Godfrey's cordial had long been recognised as leading to fatal cases of opium poisoning.

However, it continued to be made and used until the early twentieth century, at least in part due to the ease with which it could be manufactured. It was reportedly sold in enormous quantities in eighteenth century England, a time-span that has been popularly referred to as the golden age of physic, due to the widespread availability and consumption of enormous amounts of proprietary medicines. Its low cost and a lack of public knowledge about infant management further increased its popularity.

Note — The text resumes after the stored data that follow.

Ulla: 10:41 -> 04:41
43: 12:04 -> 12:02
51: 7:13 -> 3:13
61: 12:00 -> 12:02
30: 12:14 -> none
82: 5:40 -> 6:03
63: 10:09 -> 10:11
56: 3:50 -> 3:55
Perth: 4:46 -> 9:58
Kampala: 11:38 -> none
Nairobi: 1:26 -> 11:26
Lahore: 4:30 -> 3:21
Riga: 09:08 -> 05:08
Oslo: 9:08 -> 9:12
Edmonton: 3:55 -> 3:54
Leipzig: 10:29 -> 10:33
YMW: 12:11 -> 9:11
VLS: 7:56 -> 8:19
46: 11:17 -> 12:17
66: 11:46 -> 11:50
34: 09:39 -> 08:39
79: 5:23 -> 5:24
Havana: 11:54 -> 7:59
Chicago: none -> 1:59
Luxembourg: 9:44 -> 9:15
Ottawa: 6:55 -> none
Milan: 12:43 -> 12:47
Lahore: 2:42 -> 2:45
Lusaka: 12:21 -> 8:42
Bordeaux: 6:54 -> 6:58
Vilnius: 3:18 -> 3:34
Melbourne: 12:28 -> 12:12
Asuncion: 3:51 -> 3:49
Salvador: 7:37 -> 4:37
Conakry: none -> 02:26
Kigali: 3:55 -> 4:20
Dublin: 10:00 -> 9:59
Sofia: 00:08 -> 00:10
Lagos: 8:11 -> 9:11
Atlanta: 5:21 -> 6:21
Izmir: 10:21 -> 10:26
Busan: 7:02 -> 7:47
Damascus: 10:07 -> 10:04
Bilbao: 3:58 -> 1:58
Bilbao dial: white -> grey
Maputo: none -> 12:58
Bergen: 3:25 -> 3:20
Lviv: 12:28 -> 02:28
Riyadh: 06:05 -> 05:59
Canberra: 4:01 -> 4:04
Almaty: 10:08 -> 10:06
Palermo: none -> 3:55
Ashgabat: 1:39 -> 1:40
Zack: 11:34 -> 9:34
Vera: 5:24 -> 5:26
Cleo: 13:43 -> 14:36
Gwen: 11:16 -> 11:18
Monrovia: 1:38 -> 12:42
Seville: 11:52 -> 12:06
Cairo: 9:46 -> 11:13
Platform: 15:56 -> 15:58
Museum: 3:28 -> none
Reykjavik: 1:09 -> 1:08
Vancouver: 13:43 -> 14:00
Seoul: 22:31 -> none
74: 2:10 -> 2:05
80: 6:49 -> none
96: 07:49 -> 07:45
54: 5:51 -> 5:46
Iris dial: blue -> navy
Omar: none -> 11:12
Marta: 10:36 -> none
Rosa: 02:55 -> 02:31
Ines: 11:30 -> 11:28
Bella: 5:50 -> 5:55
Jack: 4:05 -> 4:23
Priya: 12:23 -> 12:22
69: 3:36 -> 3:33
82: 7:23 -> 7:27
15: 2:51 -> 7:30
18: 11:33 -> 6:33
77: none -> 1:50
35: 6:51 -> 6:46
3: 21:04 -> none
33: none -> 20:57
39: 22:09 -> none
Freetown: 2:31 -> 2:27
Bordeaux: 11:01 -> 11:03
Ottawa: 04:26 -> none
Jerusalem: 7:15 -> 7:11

Though many cases of infant death had been conclusively linked to an indiscriminate use of the medicine by mothers and nurses, exact numbers are hard to ascertain. Those who survived often, reportedly, had a severely damaged physical constitution.

== Decline ==
In 1857, with ill-advised opioid usage reaching alarming levels, a parliamentary bill was put forward which classified opium and its derivatives as poisons. This was intended to severely restrict the sale of such compounds, but it failed to pass through parliament, after being subject to intensive lobbying by trading chemists. It was also widely criticised as an impractical solution from an overall perspective. A much-diluted version of the original proposed bill was finally implemented as the Pharmacy Act 1868 (31 & 32 Vict. c. 121) which limited the sale of opium derivatives to registered chemists and legally qualified apothecaries. It explicitly excused patent medicines (and thus Godfrey's Cordial) from its purview.

Usage of Godfrey's Cordial gradually declined post-1890 as several court rulings held that the act applied equally to patent medicines and the British Medical Association subsequently published lists of safe home remedies, in a bid to increase public health awareness, which mentioned calomel and sugar-based derivatives as substitute sedative agents. Finally, the Pharmacy Act 1908, which classified it as a Schedule-I poison, followed by the Dangerous Drugs Act 1920 (10 & 11 Geo. 5. c. 46) which mandated a medical prescription, heavily restricted the availability and usage of any such opioid-based drug.